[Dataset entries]

══════════

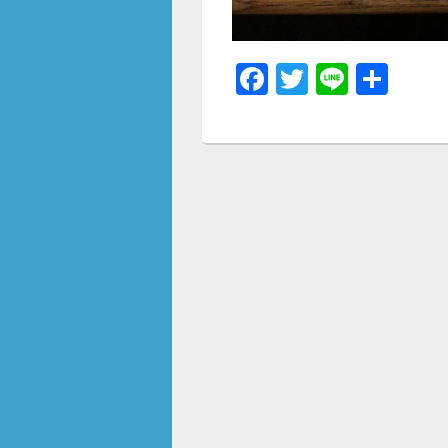
F
T
Li
共
a
wi
n
有
c
tt
e
e
er
b
o
o
k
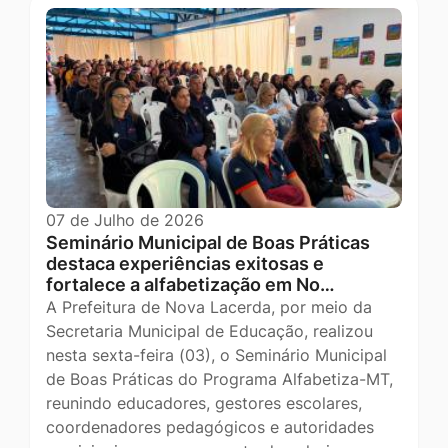
07 de Julho de 2026
Seminário Municipal de Boas Práticas
destaca experiências exitosas e
fortalece a alfabetização em No…
A Prefeitura de Nova Lacerda, por meio da
Secretaria Municipal de Educação, realizou
nesta sexta-feira (03), o Seminário Municipal
de Boas Práticas do Programa Alfabetiza-MT,
reunindo educadores, gestores escolares,
coordenadores pedagógicos e autoridades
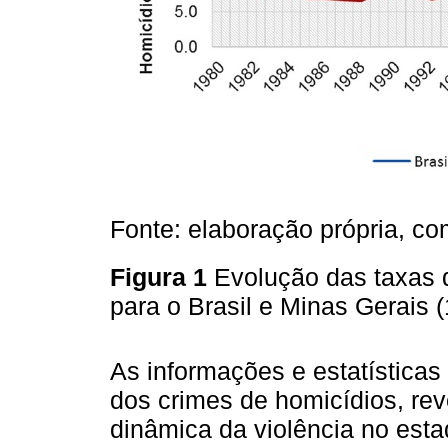
Fonte: elaboração própria, 
Figura 1
Evolução das taxas 
para o Brasil e Minas Gerais
As informações e estatísticas
dos crimes de homicídios, re
dinâmica da violência no est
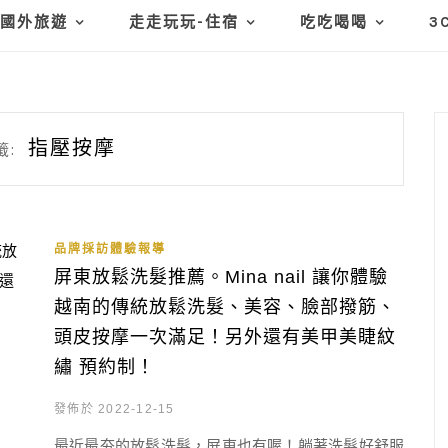
國外旅遊
走走玩玩-住宿
吃吃喝喝
3
指壓按摩
籤:
品牌採訪體驗報導
屏東放鬆洗髮推薦。Mina nail 讓你體驗
越南的傳統放鬆洗髮、美容、臉部撥筋、
頭皮按摩一次滿足！另外還有美甲美睫紋
繡 預約制！
發佈於 2022-12-15
最近最夯的放鬆洗髮，屏東也有喔！躺著洗髮好舒服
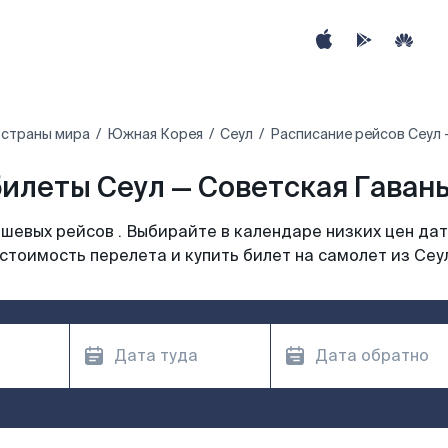
 страны мира
Южная Корея
Сеул
Расписание рейсов Сеул 
илеты Сеул — Советская Гавань
шевых рейсов . Выбирайте в календаре низких цен дат
стоимость перелета и купить билет на самолет из Сеу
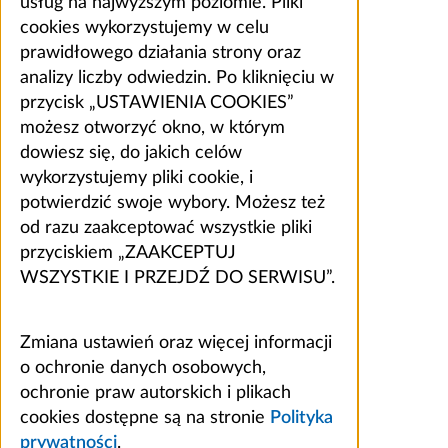
usług na najwyższym poziomie. Pliki
cookies wykorzystujemy w celu
prawidłowego działania strony oraz
analizy liczby odwiedzin. Po kliknięciu w
przycisk „USTAWIENIA COOKIES”
możesz otworzyć okno, w którym
dowiesz się, do jakich celów
wykorzystujemy pliki cookie, i
potwierdzić swoje wybory. Możesz też
od razu zaakceptować wszystkie pliki
przyciskiem „ZAAKCEPTUJ
WSZYSTKIE I PRZEJDŹ DO SERWISU”.
Zmiana ustawień oraz więcej informacji
o ochronie danych osobowych,
ochronie praw autorskich i plikach
cookies dostępne są na stronie
Polityka
prywatności
.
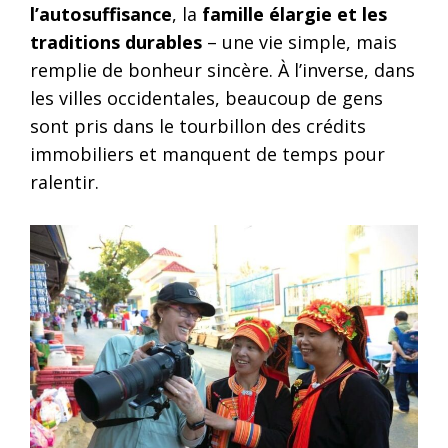
l’autosuffisance
, la
famille élargie et les
traditions durables
– une vie simple, mais
remplie de bonheur sincère. À l’inverse, dans
les villes occidentales, beaucoup de gens
sont pris dans le tourbillon des crédits
immobiliers et manquent de temps pour
ralentir.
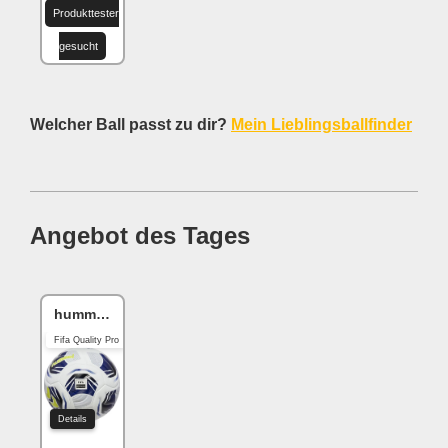
Produkttester
gesucht
Welcher Ball passt zu dir?
Mein Lieblingsballfinder
Angebot des Tages
hummel hmlLEGACY
Fifa Quality Pro
Details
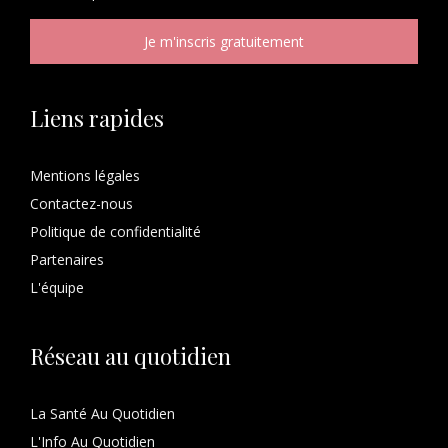
Liens rapides
Mentions légales
Contactez-nous
Politique de confidentialité
Partenaires
L'équipe
Réseau au quotidien
La Santé Au Quotidien
L'Info Au Quotidien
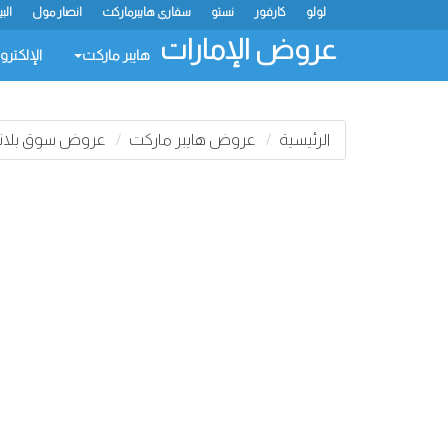
لولو
كارفور
نستو
سفاري هايبرماركت
انصار مول
الب
عروض الإمارات
هايبر ماركت
الإلكترو
الرئيسية
عروض هايبر ماركت
عروض سوق بلان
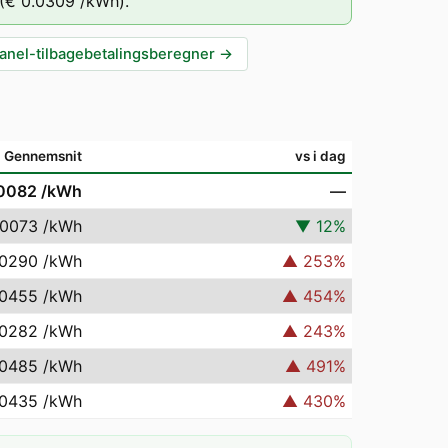
(
€ 0.0309
/kWh).
anel-tilbagebetalingsberegner
→
Gennemsnit
vs i dag
.0082
/kWh
—
.0073
/kWh
▼
12
%
.0290
/kWh
▲
253
%
.0455
/kWh
▲
454
%
.0282
/kWh
▲
243
%
.0485
/kWh
▲
491
%
.0435
/kWh
▲
430
%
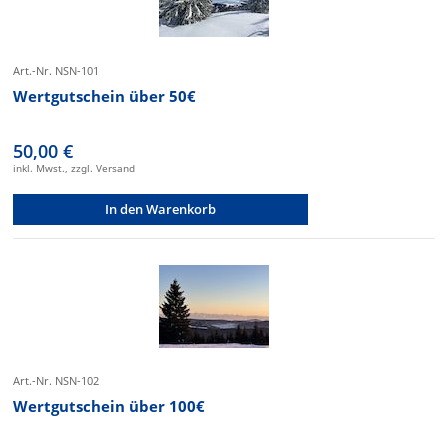
Art.-Nr. NSN-101
Wertgutschein über 50€
50,00 €
inkl. Mwst., zzgl. Versand
In den Warenkorb
Art.-Nr. NSN-102
Wertgutschein über 100€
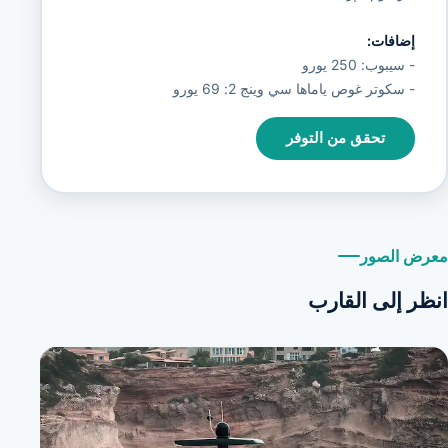
إضافات:
- سيبوب: 250 يورو
- سكوتر غوص ياماها سي وينج 2: 69 يورو
تحقق من التوفر
معرض الصور
انظر إلى القارب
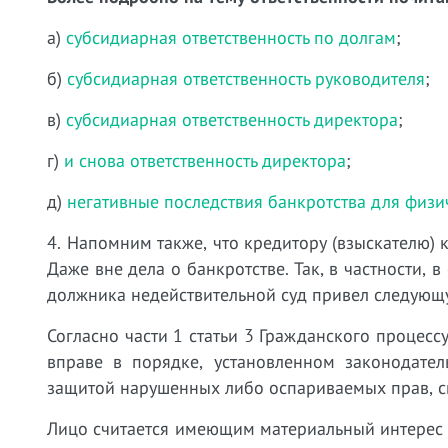
а)
субсидиарная ответственность по долгам
;
б)
субсидиарная ответственность руководителя
;
в)
субсидиарная ответственность директора
;
г)
и снова ответственность директора
;
д)
негативные последствия банкротства для физи
4. Напомним также, что кредитору (взыскателю) 
Даже вне дела о банкротстве. Так, в частности,
должника недействительной суд привел следую
Согласно части 1 статьи 3 Гражданского процес
вправе в порядке, установленном законодател
защитой нарушенных либо оспариваемых прав, с
Лицо считается имеющим материальный интерес в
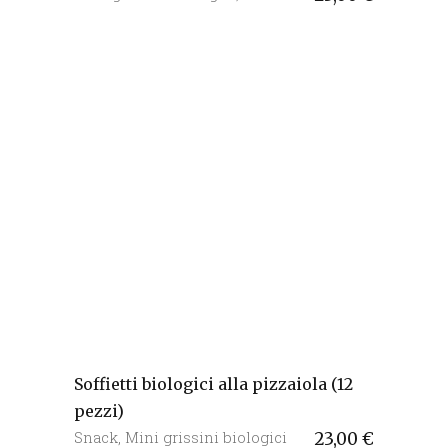
Soffietti biologici alla pizzaiola (12
pezzi)
Snack
,
Mini grissini biologici
23,00
€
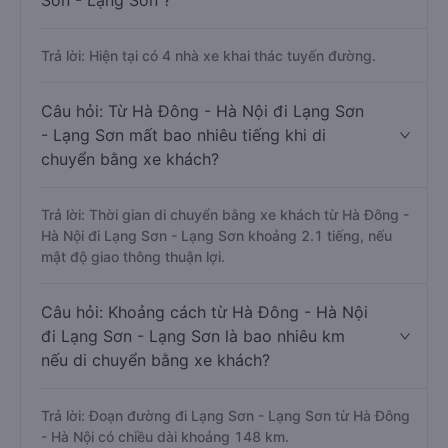
Sơn - Lạng Sơn ?
Trả lời: Hiện tại có 4 nhà xe khai thác tuyến đường.
Câu hỏi: Từ Hà Đông - Hà Nội đi Lạng Sơn
- Lạng Sơn mất bao nhiêu tiếng khi di
chuyển bằng xe khách?
Trả lời: Thời gian di chuyển bằng xe khách từ Hà Đông -
Hà Nội đi Lạng Sơn - Lạng Sơn khoảng 2.1 tiếng, nếu
mật độ giao thông thuận lợi.
Câu hỏi: Khoảng cách từ Hà Đông - Hà Nội
đi Lạng Sơn - Lạng Sơn là bao nhiêu km
nếu di chuyển bằng xe khách?
Trả lời: Đoạn đường đi Lạng Sơn - Lạng Sơn từ Hà Đông
- Hà Nội có chiều dài khoảng 148 km.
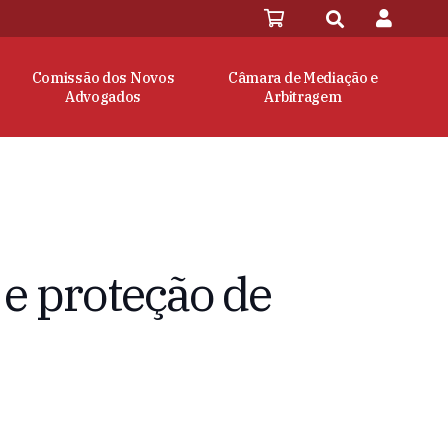
Comissão dos Novos
Câmara de Mediação e
Advogados
Arbitragem
e proteção de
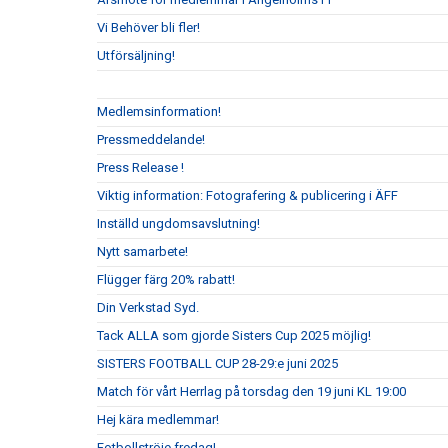
Vi Behöver bli fler!
Utförsäljning!
Medlemsinformation!
Pressmeddelande!
Press Release !
Viktig information: Fotografering & publicering i ÄFF
Inställd ungdomsavslutning!
Nytt samarbete!
Flügger färg 20% rabatt!
Din Verkstad Syd.
Tack ALLA som gjorde Sisters Cup 2025 möjlig!
SISTERS FOOTBALL CUP 28-29:e juni 2025
Match för vårt Herrlag på torsdag den 19 juni KL 19:00
Hej kära medlemmar!
Fotbollströje fredag!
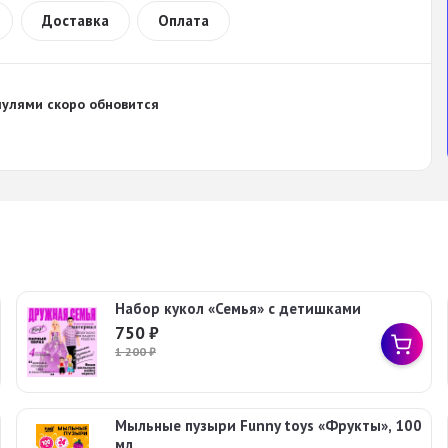
Доставка
Оплата
пулями
скоро обновится
Набор кукол «Семья» c детишками
750
₽
1 200
₽
Мыльные пузыри Funny toys «Фрукты», 100
мл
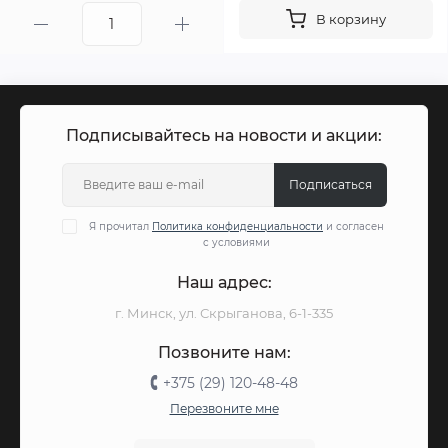
В корзину
Подписывайтесь на новости и акции:
Подписаться
Я прочитал
Политика конфиденциальности
и согласен
с условиями
Наш адрес:
г. Минск, ул. Скрыганова, 6-1-335
Позвоните нам:
+375 (29) 120-48-48
Перезвоните мне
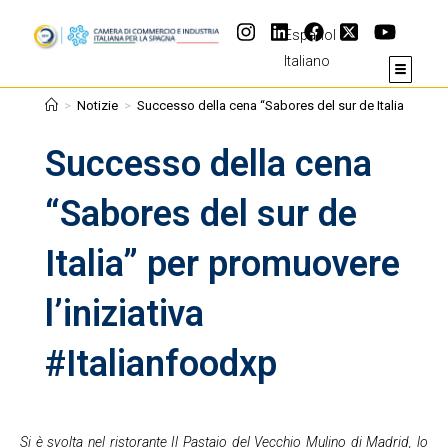
Español
Italiano
>
Notizie
>
Successo della cena “Sabores del sur de Italia” per pr
Successo della cena
“Sabores del sur de
Italia” per promuovere
l’iniziativa
#Italianfoodxp
Si è svolta nel ristorante Il Pastaio del Vecchio Mulino di Madrid, lo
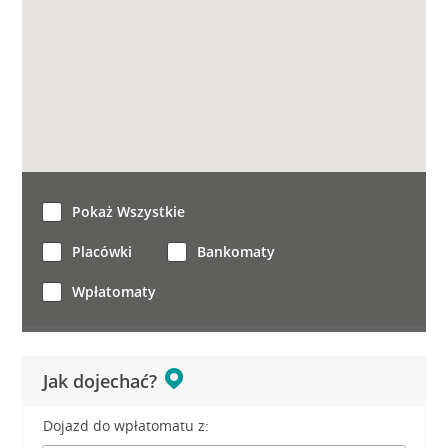
Pokaż Wszystkie
Placówki
Bankomaty
Wpłatomaty
Jak dojechać?
Dojazd do wpłatomatu z:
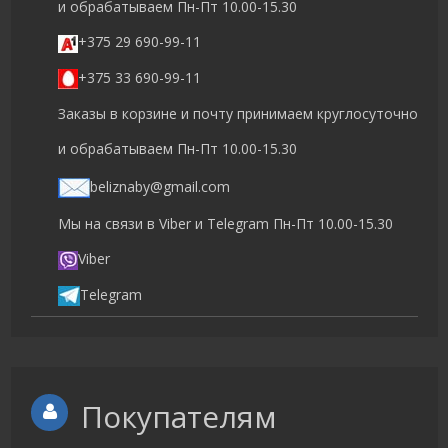
и обрабатываем Пн-Пт 10.00-15.30
+375 29 690-99-11
+375 33 690-99-11
Заказы в корзине и почту принимаем круглосуточно
и обрабатываем Пн-Пт 10.00-15.30
beliznaby@gmail.com
Мы на связи в Viber и Telegram Пн-Пт 10.00-15.30
Viber
Telegram
Покупателям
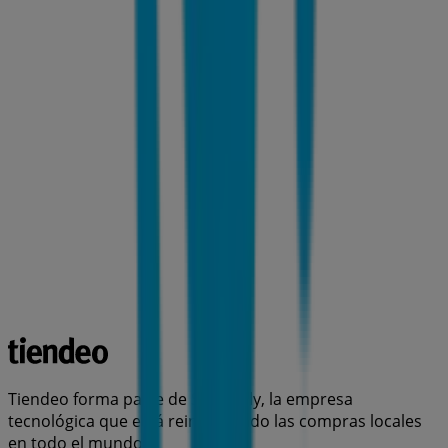
Tiendeo forma parte de Shopfully, la empresa
tecnológica que está reinventando las compras locales
en todo el mundo.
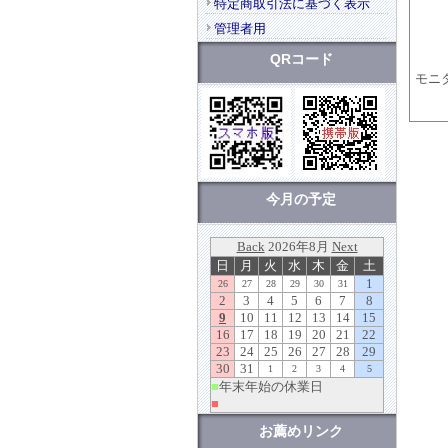
特定商取引法に基づく表示
管理者用
QRコード
モニ
今月の予定
お薦めリンク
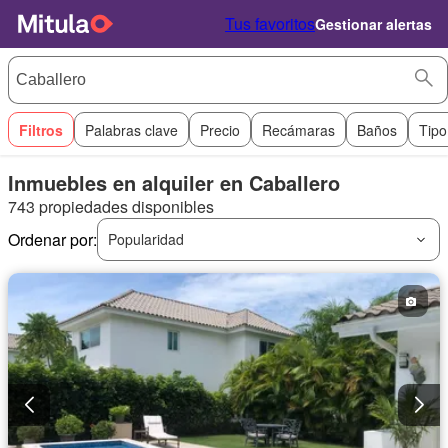
Tus favoritos
Gestionar alertas
Filtros
Palabras clave
Precio
Recámaras
Baños
Tipo
Inmuebles en alquiler en Caballero
743 propiedades disponibles
Ordenar por:
Popularidad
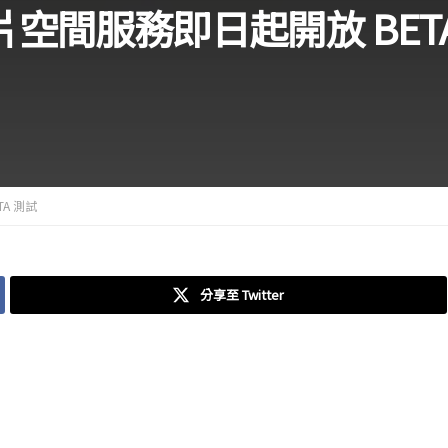
片空間服務即日起開放 BETA
A 測試
分享至 Twitter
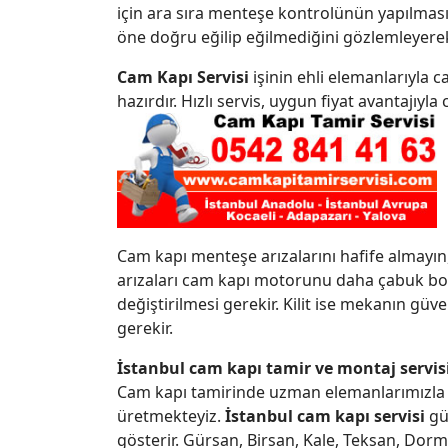
için ara sıra menteşe kontrolünün yapılması 
öne doğru eğilip eğilmediğini gözlemleyerek 
Cam Kapı Servisi
işinin ehli elemanlarıyla 
hazırdır. Hızlı servis, uygun fiyat avantajıyla 
Cam kapı menteşe arızalarını hafife almayın,
arızaları cam kapı motorunu daha çabuk boz
değiştirilmesi gerekir. Kilit ise mekanın gü
gerekir.
İstanbul cam kapı tamir ve montaj servis
Cam kapı tamirinde uzman elemanlarımızla i
üretmekteyiz.
İstanbul cam kapı servisi
güv
gösterir. Gürsan, Birsan, Kale, Teksan, Dorm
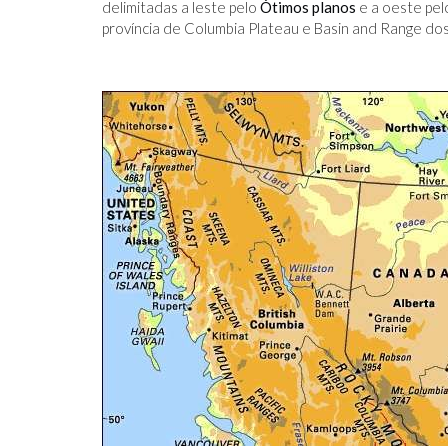
delimitadas a leste pelo
Ótimos planos
e a oeste pel
província de Columbia Plateau e Basin and Range do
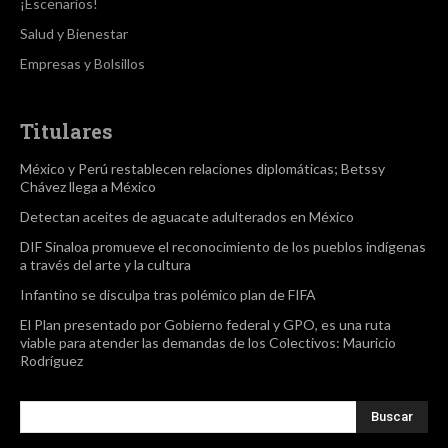
¡Escenarios!
Salud y Bienestar
Empresas y Bolsillos
Titulares
México y Perú restablecen relaciones diplomáticas; Betssy
Chávez llega a México
Detectan aceites de aguacate adulterados en México
DIF Sinaloa promueve el reconocimiento de los pueblos indígenas
a través del arte y la cultura
Infantino se disculpa tras polémico plan de FIFA
El Plan presentado por Gobierno federal y GPO, es una ruta
viable para atender las demandas de los Colectivos: Mauricio
Rodríguez
Buscar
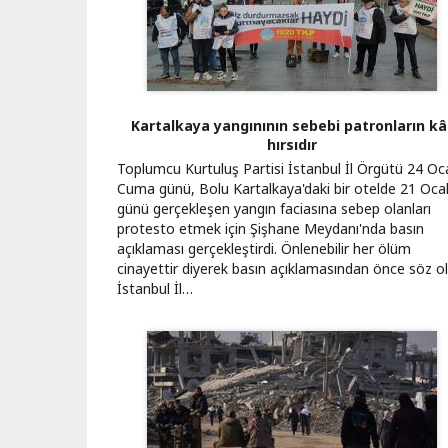
Kartalkaya yangınının sebebi patronların kâ
hırsıdır
Toplumcu Kurtuluş Partisi İstanbul İl Örgütü 24 Oc
Cuma günü, Bolu Kartalkaya'daki bir otelde 21 Oca
günü gerçekleşen yangın faciasına sebep olanları
protesto etmek için Şişhane Meydanı'nda basın
açıklaması gerçekleştirdi. Önlenebilir her ölüm
cinayettir diyerek basın açıklamasından önce söz o
İstanbul İl…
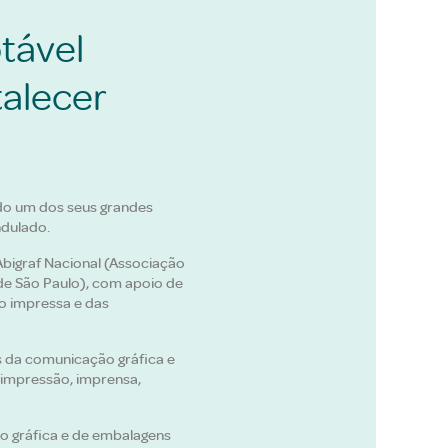
tável
talecer
do um dos seus grandes
ndulado.
Abigraf Nacional (Associação
 de São Paulo), com apoio de
ão impressa e das
s da comunicação gráfica e
é-impressão, imprensa,
o gráfica e de embalagens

══════════

* Task directions: Collect the lines of the data that carry the word "günü".

* Response box:
Cuma günü, Bolu Kartalkaya'daki bir otelde 21 Oca
günü gerçekleşen yangın faciasına sebep olanları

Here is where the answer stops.